Plexiform lesions are a hallmark of severe pulmonary arterial hypertension (PAH) and despite the development of novel therapeutics approaches, the prognosis of patients with PAH is relatively poor. Riociguat is a stimulator of soluble guanylate cyclase (sGC) which has a dual mode of action: it sensitizes sGC to the body’s own NO and can also increase sGC activity in the absence of NO, causing vasorelaxation, anti-proliferation and anti-fibrotic effects. This is thought to be important because the NO levels in the pulmonary circulation are decreased in patients with PAH.

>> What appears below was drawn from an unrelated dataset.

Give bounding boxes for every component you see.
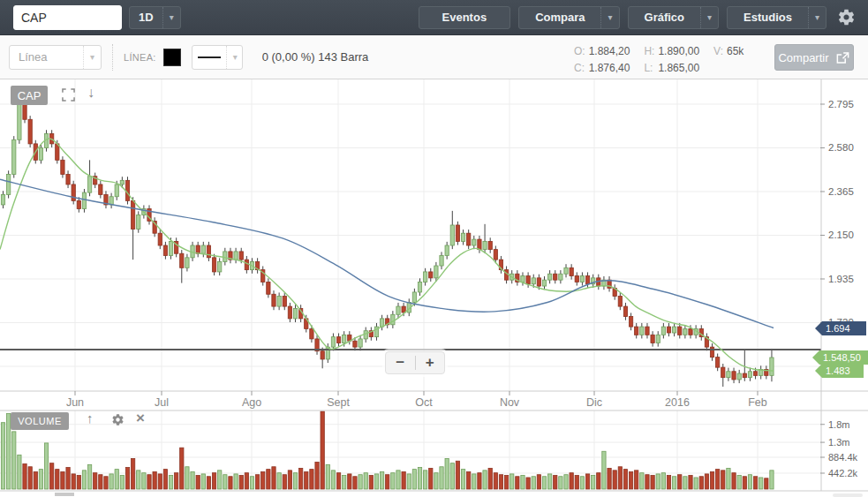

The aim of the study was to investigate the effects of riociguat as compared to the PDE5 inhibitor sildenafil on pulmonary vascular remodeling in severe experimental PH.

Methods

Angioproliferative pulmonary hypertension was induced in rats by combined exposure to the vascular endothelial growth factor-receptor (VEGFr) antagonist SU5416 and hypoxia at 10%O2 (SU+HOX). Twenty-one days after SU+HOX, rats were randomized for oral treatment with riociguat (10 mg/kg BW/day), sildenafil (50 mg/kg BW/day) or vehicle for the next 14 days. Right ventricular internal diameter (RVID), tricuspid annular plane systolic excursion (TAPSE) and myocardial performance index (MPI) were measured by echocardiography (VEVO770, Visualsonics). Hemodynamic parameters were measured invasively at day 35. Pulmonary vascular remodeling was assessed by histomorphometric analysis of the degree of muscularization of small pulmonary arteries.

Results

In rats with established PH, right ventricular systolic pressure (RVSP) was significantly decreased by treatment with riociguat to 73±4 mmHg (p=0.01) and sildenafil to 80±3 mmHg (p<0.05) as compared to placebo (89±3 mmHg). Riociguat, but not sildenafil markedly increased cardiac output (CO) to 60±5 ml/min (p<0.01) as compared with placebo (31±3 ml/min). Both, riociguat and sildenafil significantly decreased total pulmonary resistance index (p<0.001). Importantly, no significant difference in systemic arterial pressure (SAP) was detected between placebo and treated animals. These positive hemodynamic responses to riociguat and sildenafil were associated with partial reversal of structural remodeling of the lung vasculature. Additionally riociguat significantly reduced the proportion of occluded arteries and increased proportion of opened arteries and significantly decreased the neointima/media ratio. In addition, riociguat significantly decreased ratio of RV to LV+S to 0.55±0.29 as compared to placebo (0.76±0.02, p<0.001) and sildenafil treated animals (0.66±0.29, p<0.01). Moreover, riociguat improved RV function by normalization of TAPSE as compared to placebo (p<0.001) and sildenafil (p<0.05). Both compounds improved MPI measured by tissue Doppler imaging (p<0.001).

Conclusion

We demonstrated that riociguat effectively suppresses pulmonary vascular remodeling and significantly improves RV function, measured via a range of invasive and non-invasive cardiopulmonary endpoints in an experimental model of severe PAH.